Column 16 discussion 12-12-09
For reference page on column 16 Annotation_Cross-Products, see: http://wiki.geneontology.org/index.php/Annotation_Cross_Products
Use of Cell Type as an Annotation_Cross_Product in column 16.
CL identifiers would be included in column 16 for a GO annotation whenever that information is present in a particular paper. No judgment is made as to whether a gene product is involved in a particular process in just a particular cell type or in all cell types. In other words, curators simply annotate all available data in a paper.
Therefore it is incorrect to assume that a gene product used in a GO annotation that has a CL identifier in column 16 is involved in the curated process only in that annotated cell type. Similarly, it would be a mistake to conclude that lack of a CL co-annotation indicates that a given gene product is involved in a process in all cell types where it is found. The only correct interpretation of a GO annotation with a CL co-annotation is that in one particular experiment a given gene product was found to be involved in a particular process in a particular cell line.
Annotation Format of column 16 for Cell Type:
• If CL is used to refine a CC annotation, then the relation (for now) must be part_of
• If CL is used to refine a BP or MF, then the relation (for now) must be occurs_in
Simple annotation for Column 16
|Gene (col 2/3)||Term (col 5)||Ref (col 6)||Ext (col 16)|
|TLR4||cell surface (GO:0005887)||PMID:nnn||part_of(CL:0000576)|
Where a protein has multiple cellular locations, CL identifiers should be separated by a pipe (|):
e.g. part_of(CL:0000127) | part_of(CL:0000236)
N.B. no meaning is attached to the order of that the CL identifiers are listed in column 16.
from the GOA team:
1. Is there any timeline for inclusion of additional cross-references to other OBO ontologies/details on annotation targets?
2. In the proposed format for column 16, I can't see how I could indicate the biological processes which are dependent on a certain protein-protein interaction? Perhaps we need a new relationship such as 'required_for', to be used in conjunction with BP terms, which could be added into column 16 for the annotation to the 'protein binding' term? Example: The biological processes GO:0008284, GO:0050870, GO:0022409, occur when Q9P1W8 interacts with Q08722 (PMID:15383453).

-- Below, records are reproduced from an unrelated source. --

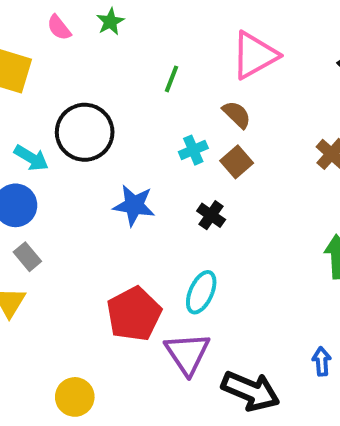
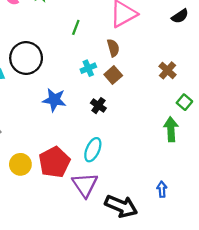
brown semicircle: (237, 114) -> (113, 48), turned 30
yellow circle: (75, 397) -> (20, 164), moved

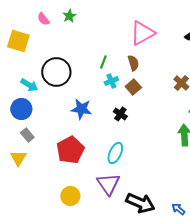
green line: (76, 27) -> (103, 62), moved
red pentagon: (54, 162) -> (70, 150), moved
yellow circle: (20, 164) -> (70, 196), moved
blue arrow: (162, 189) -> (178, 209), moved, turned -48

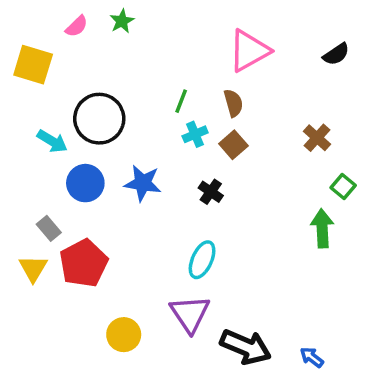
pink semicircle: (43, 19) -> (77, 26), turned -96
blue circle: (21, 109) -> (85, 183), moved
red pentagon: (70, 150) -> (84, 263), moved

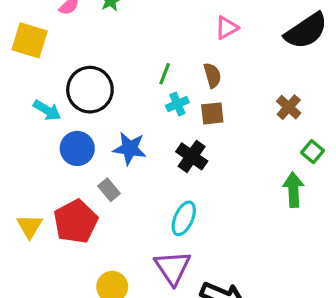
pink triangle: (249, 51) -> (227, 28), size x0.6
black semicircle: (336, 54) -> (306, 31), size x1.8
brown square: (233, 145) -> (212, 113), turned 35
black cross: (211, 192) -> (192, 156), size x1.4
gray rectangle: (49, 228) -> (109, 190), moved

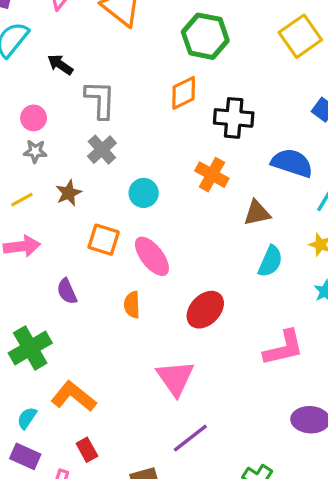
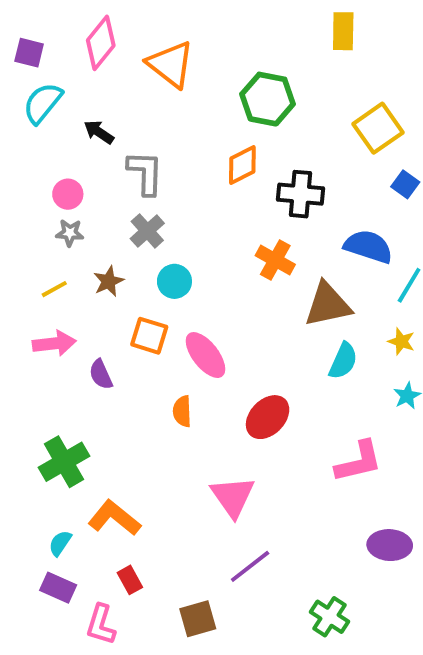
yellow square: (300, 36) -> (378, 128), moved
cyan circle: (144, 193) -> (174, 281), moved
brown triangle: (257, 213) -> (328, 305), size x1.5
purple semicircle: (67, 291) -> (101, 374), moved

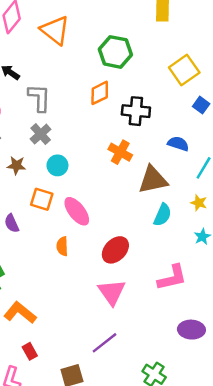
blue semicircle: (368, 246) -> (178, 144), size x0.7
brown star: (109, 281) -> (16, 165), turned 30
pink triangle: (233, 497) -> (112, 292), moved

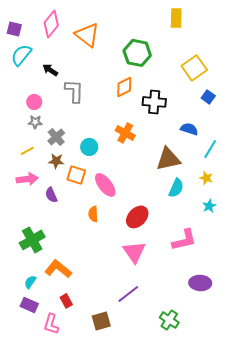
gray cross: (41, 134) -> (56, 137), moved
orange cross: (120, 152) -> (125, 133), moved
brown star: (16, 165) -> (56, 161), moved

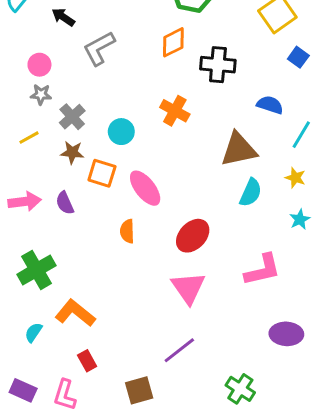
gray L-shape: (74, 91) -> (99, 48), turned -120
pink arrow: (27, 179) -> (25, 202), moved
purple rectangle: (29, 305) -> (23, 390), moved

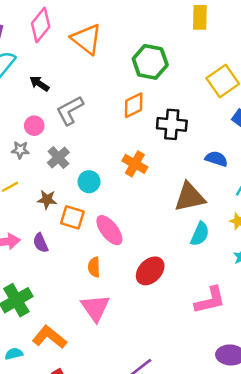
pink circle: (39, 65) -> (34, 126), moved
gray cross: (72, 117) -> (58, 158), moved
pink triangle: (188, 288) -> (95, 308), moved
cyan semicircle: (34, 332) -> (14, 354), turned 42

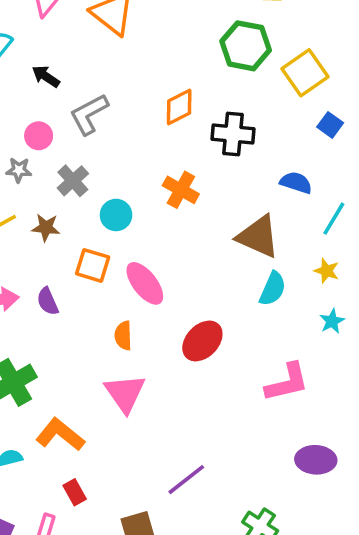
green hexagon: (150, 62) -> (246, 46), moved
brown triangle: (190, 197) -> (258, 237), turned 36
brown star: (47, 200) -> (46, 228), moved

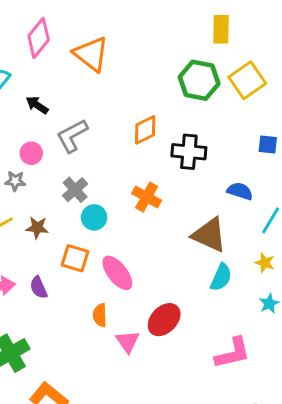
yellow square: (305, 73) -> (247, 80), moved
blue square: (330, 125) -> (268, 144), turned -30
gray cross: (73, 181) -> (75, 190), moved
pink triangle: (125, 393) -> (128, 341), moved, size x0.7

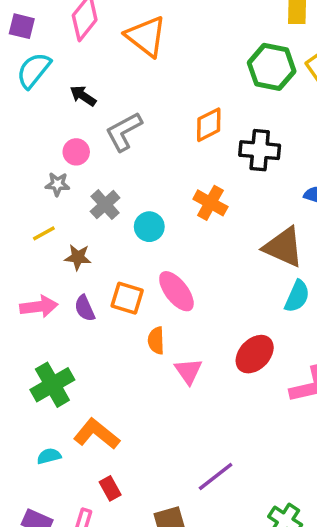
gray cross: (75, 190) -> (105, 205), moved
brown star: (37, 228) -> (78, 257), moved
orange square: (75, 258) -> (127, 298), moved
red ellipse: (164, 320) -> (255, 354), moved

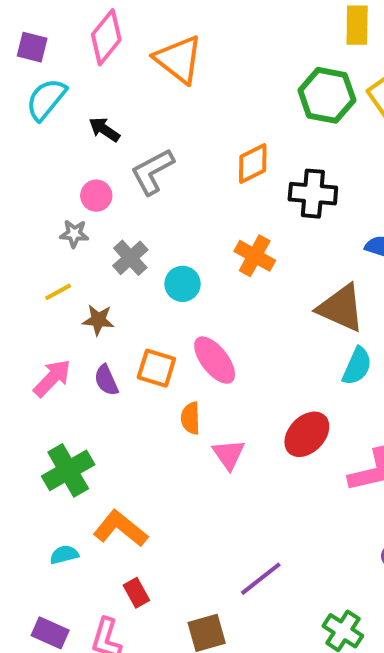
pink arrow: (39, 307) -> (52, 378), turned -39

3. We were confused on how to use 'has_input' and 'has_output'. There is not much information on these two relationships on this wiki page. In particular could we have examples describing the use of the 'has_output' relationship?
The idea here is that a process or function must have one or more participants - these are physical objects such as ions, molecules, proteins, RNAs, cell components, organs, etc. Participants can play different roles in a process, such as input, output or catalyst. The relation hierarchy is:
all participants must be present at some point during the process. If a participant is present at the beginning of the process, and it is changed in some way then it is an input. If it is present at the end, and has been changed in some way by the process, then it is an output.
This is very similar to [Reactome]
The meanings become more specific when paired with a biological process.
- biosynthesis - the output is what is made from simpler parts during the process
- catabolism - the input is what is broken down during the process
However, this is not always clear cut. Consider the case of binding to a protein such as importin. Is this input or output? In the Reactome model, the input would be an importin in the 'unbound' state and the output would be importin in the 'bound' state. But this is harder to state within the confines of the GO model. What we need to do here is work out the core types of function and process we wish to use in compositions and come up with clear guidelines. For the binding case I suggest usage of has_input
Note that in the majority of cases it is not wrong to state has_participant, any more than it is wrong to annotate higher up the GO DAG, this just doesn't communicate as much
4. What relationship should be used if we would like to indicate the target of a certain molecular function or biological process? For instance:
The target of protein Q9BRA2's protein-disulfide reductase activity is P63167
Q9BRA2 TXNDC17 GO:0047134 protein-disulfide reductase activity PMID:18579519 IDA F Thioredoxin domain-containing protein 17 TXNDC17|TXNL5|IPI00646689|TXD17_HUMAN protein taxon:9606 20080627 UniProtKB
5. Should there be annotation guidelines requiring that when a column 16 is used to link a GO MF to a CC term, it needs to be complemented by an annotation using the same PMID for the corresponding CC term?
6. Is it correct to assume that when a protein is the target of some transcription activity, we should indicate the target in column 16 in both the annotation to the process terms (e.g. positive regulation of transcription) and molecular function terms (e.g. transcription factor activity)?